Record excerpts: Begin

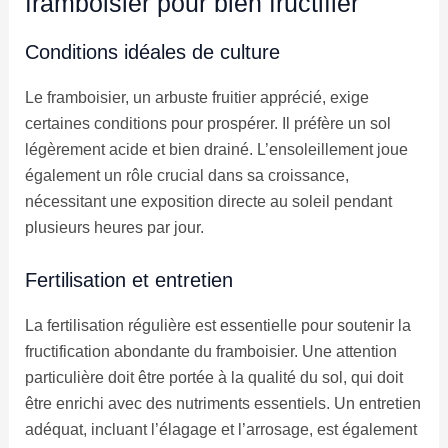
framboisier pour bien fructifier
Conditions idéales de culture
Le framboisier, un arbuste fruitier apprécié, exige
certaines conditions pour prospérer. Il préfère un sol
légèrement acide et bien drainé. L’ensoleillement joue
également un rôle crucial dans sa croissance,
nécessitant une exposition directe au soleil pendant
plusieurs heures par jour.
Fertilisation et entretien
La fertilisation régulière est essentielle pour soutenir la
fructification abondante du framboisier. Une attention
particulière doit être portée à la qualité du sol, qui doit
être enrichi avec des nutriments essentiels. Un entretien
adéquat, incluant l’élagage et l’arrosage, est également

Record excerpts: End

## Task statement
With images excluded, write the records above out again exactly.

## Result of this task
framboisier pour bien fructifier
Conditions idéales de culture
Le framboisier, un arbuste fruitier apprécié, exige
certaines conditions pour prospérer. Il préfère un sol
légèrement acide et bien drainé. L’ensoleillement joue
également un rôle crucial dans sa croissance,
nécessitant une exposition directe au soleil pendant
plusieurs heures par jour.
Fertilisation et entretien
La fertilisation régulière est essentielle pour soutenir la
fructification abondante du framboisier. Une attention
particulière doit être portée à la qualité du sol, qui doit
être enrichi avec des nutriments essentiels. Un entretien
adéquat, incluant l’élagage et l’arrosage, est également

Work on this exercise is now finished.